The long awaited ChatGPT model, codenamed Strawberry, has officialy launched as the o1 model. As usual, the results are ground breaking and take us a step closer to the ultimate goal of creating an AGI (Artificial General Intelligence).
Chain of thought
Previous ChatGPT models were prone to forget what had been mentioned earlier in the conversation, even by themselves. This has been addressed in the new o1 models with the chain of thought capability. Simply put, they are capable of delivering step by step answers following a logical chain of reasoning.
This has allowed it to surpass PhD level humans at answering science questions, and far surpassed ChatGPT 4 at competitive math and code questions.

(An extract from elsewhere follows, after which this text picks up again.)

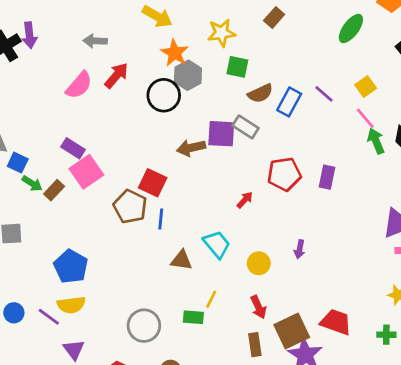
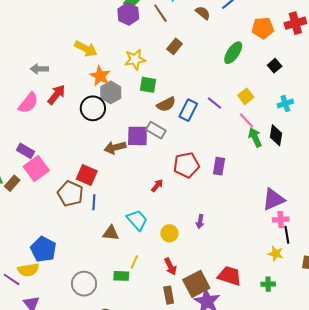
blue pentagon: (71, 266) -> (43, 249), moved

Chain of thought does come with a slight downside, where the model will take a few seconds, typically around 60, to formulate an answer before responding.
You can see the difference between the two models in the GIFs above, where both models are asked a question about a ball being dropped from a plane.
4o starts responding immediately, whereas 1o-preview takes 51 seconds to think, and goes through steps reasoning about the solution. As a result, 1o-preview is able to provide a more detailed answer, which not only explains the steps in more detail, but also gives a more nuanced answer taking into consideration air resistance.
Hiding the Chain of Thought
One interesting point made by OpenAI, is that the chain of thought can be used to monitor what the model is “thinking”. This was previously a blind spot in LLM’s, since no one is capable of fully understanding their inner-workings, it was not possible to see how they arrived at an answer.
OpenAI decided to not fully reveal the chain of thought to users. The reasons they give include maintaing a competitive edge and giving the model freedom of thought. This comes into play with OpenAI’s AI safety agenda. Where they wish to monitor the AI for signs of manipulating the user, something that a policy restricting the chain of thought can hinder.
Q*
An early codename for the o1 model was Q*. Which caused controversy with the OpenAI board firing the CEO, Sam Altman, for apparently misleading them on it’s capabilities as an AGI. Then with the backing of Microsoft, Sam returned as the CEO and much of the original board member were forced to resign.
An interesting point about Q* is that it gave an insight into how the new model was trained. This references the Q-learning reinforcement learning algorithm. A type of machine learning which involves setting a goal and giving an AI agent free reign to learn the rules for achieving it. This allows the agent an internal representation of how the world operates. This algorithm has been used to great effect in the past for teaching AI agents how to play games.
OpenAI is not the only organisation that has had success combining reinforcement learning (RL) with LLM’s. Google recently released a paper of their GameNGen model, which generated a playable version of Doom. This was achieved by teaching an agent how to play Doom using RL and then use that to create training data for a Stable Diffusion v1.4 model which renders the game.
Conclusion
Chain of thought reasoning is the next logical step in achieving an AGI. Since it helps the model to achieving “common sense”, which has eluded the LLMs so far.
Other teams have attempted to fill this gap in the past, such as with Devin – The AI developer. But with this new offering from OpenAI providing similar functionality, it lowers the barrier of entry for other teams to create something similar.
As a result, this is likely to have an impact on knowledge based industries such as software engineering by boosting productivity.